Monday, 2 March 2009

Veg about... in the hot weather

Last year I shared with you my flourishing herb garden as a part of Bellgirl's Veg About. I'd just thought I'd like to update you on how my herbs are going during all of this crazy hot weather...

I had started pushing the native mint back a wee bit to make way for some kangaroo paws and correas, but then it just died right back all by itself in the heat. It has almost all died, in fact. Even though it looks really feral, cutting it back will prompt it to start growing again, and then die again in the next heat wave.

Native mint before...


...native mint after

We lost our oregano, but the parsley and thyme survived, although is looking a little spindly. Our regular mint pot is looking fine though, although a bit burnt at the bottom.


Herb pot before...


...and after! Uh oh! Oh well, it'll grow back.

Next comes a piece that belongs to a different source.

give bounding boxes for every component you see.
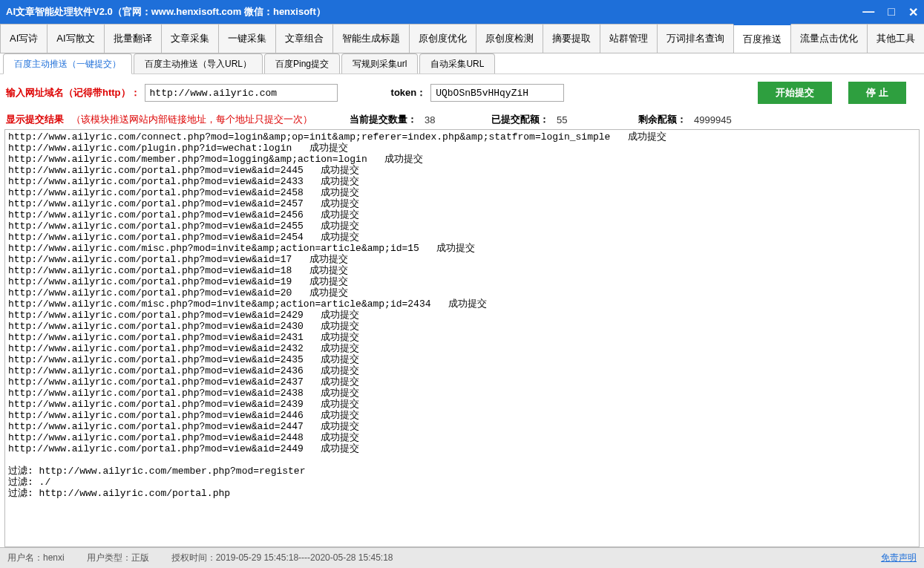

Regular mint, looking happy as ever.

However, there are two plants that didn't bat an eyelid during this weather (although not veggies):

The ptilotus spathulatus, a perennial shrub native to Melbourne's western planes, and the asterolasia phebalioides, a rare native found in highly exposed, rocky/swampy areas of the Grampians. I bought another one and decided to see how it would go in the ground rather than potted. In fact, these plants thrived in the 40+ weather. I bought a second ptilotus (my first one is in a pot, see below) and royally cocked up planting it: I completely mashed the roots and it didn't get much watering, and two days after planting it was when the real heat wave hit. It dropped a few leaves, but then bounced right back within days. In a pot or in the ground, this plant is indestructible.




My two awesome indestructible plants!

4 comments:

Hoppo Bumpo said...

I'm glad its not just our plants that died back! Hooray for indestructibles ... I must investigate. Sounds just the thing for our garden!

Taccolina said...

Isn't that funny! Our thyme bush is thriving, ditto the lemon and lime trees -- too bad about pretty much everything else. Oh, except a native thing which name I need to look up that actually busted out new growth in that 43 degree week. What?!! Now it's flowering!

Melanie said...

My garden took a real hit and looks the worse for wear. My herbs didnt make it and I will have to start again. Glad some of yours survived. I put my chives and spring onions inside on my kitchen bench and have never had a better crop from them so it wasnt all bad.

snarkygurl said...

I can't grow regular chives, but I have a set of Chinese Chives (garlic chives) that will survive Texas droughts without any problem and no care. In fact, they have spread quite nicely and I use them in areas that kill off all my other plants. I wonder if they would work where you live.